Une longue recherche n’obtint aucun succès, et le capitaine résolut de faire descendre le chameau sur le sable, afin qu’aucun Arabe errant dans le désert ne pût l’apercevoir.

— Si nous avons les mâts de bonne heure, dit-il, ces pirates de terre n’auront en vue aucun phare pour diriger leur course ; et dans une contrée ou un grain de sable ressemble tellement à un autre, il peut se passer une semaine avant qu’ils retrouvent le bâtiment.

Ils s’avancèrent tous deux vers le chameau avec moins de précaution qu’ils n’en avaient pris jusqu’alors, le succès qu’ils avaient obtenu leur donnant de la confiance et leur inspirant une nouvelle ardeur. Ils étaient persuadés que leur prisonnier était un voyageur solitaire, ou qu’il avait été envoyé en reconnaissance par une troupe qui attendait son retour, et qui n’arriverait que le lendemain.

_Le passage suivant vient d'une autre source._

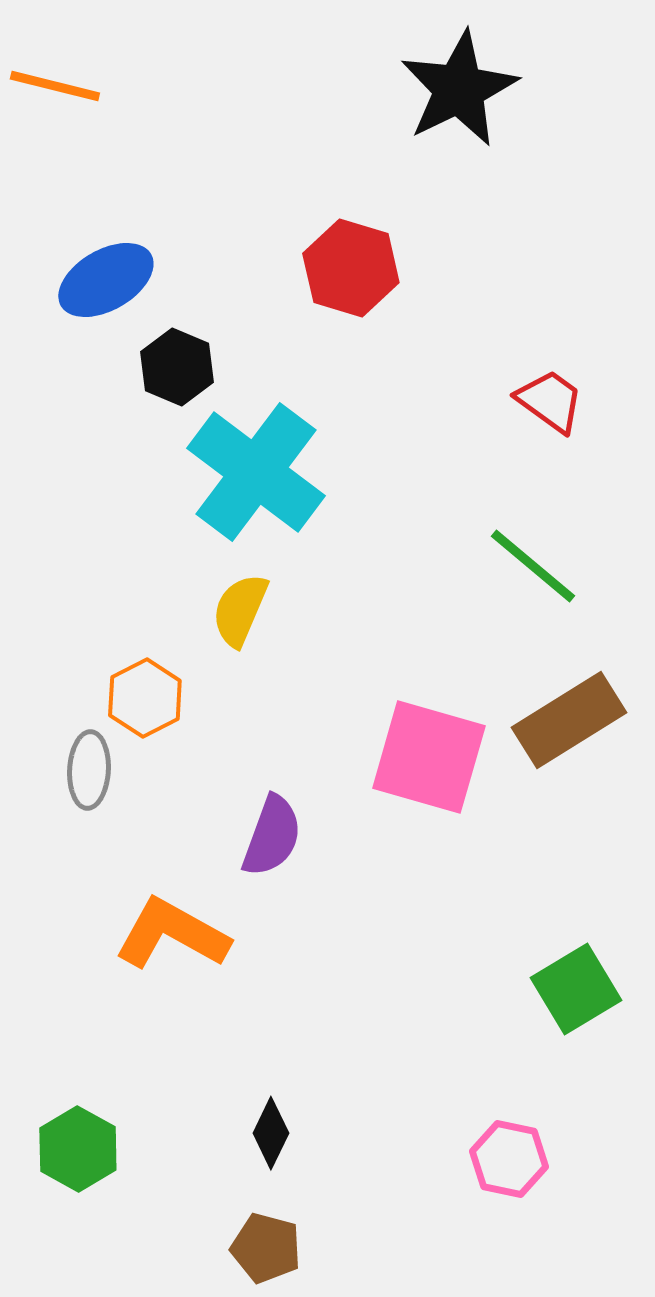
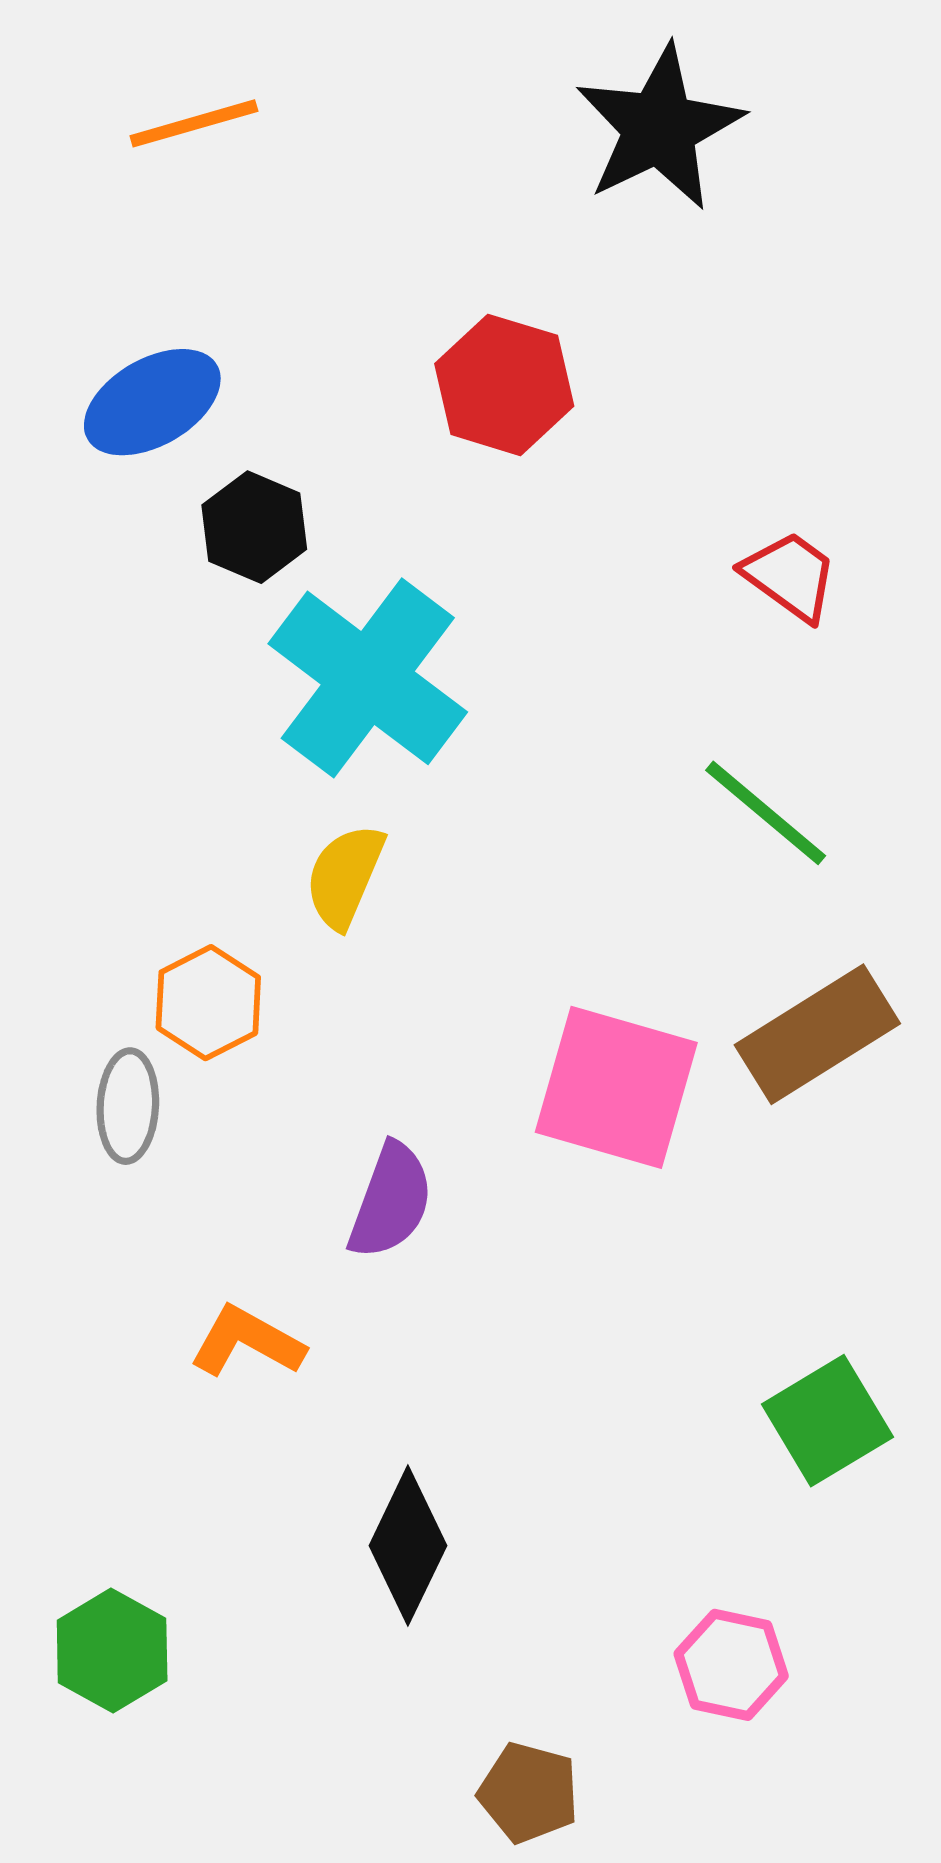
orange line: (55, 86) -> (194, 123), moved, turned -30
orange L-shape: (172, 934) -> (247, 1342), size x0.7
black diamond: (271, 1133) -> (408, 1546), moved, size x1.5
brown pentagon: (266, 1248) -> (529, 1793), moved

— Il faut que nous nous mettions à l’ouvrage avant que le soleil se lève, monsieur Leach, dit le capitaine d’une voix moins basse qu’il ne l’avait fait jusqu’alors. Ils continuèrent à marcher vers le chameau, qui secouait la tête, reniflait l’air, et enfin poussa un cri. À l’instant même un Arabe, qui dormait près de lui sur le sable, se leva, et monta en un clin d’œil sur son dos, et avant que nos deux marins surpris eussent eu le temps de décider ce qu’ils devaient faire, l’animal, qui était un dromadaire dressé à la course, était hors de vue dans l’obscurité. Le capitaine Truck avait couché en joue l’Arabe, mais il ne fit pas feu.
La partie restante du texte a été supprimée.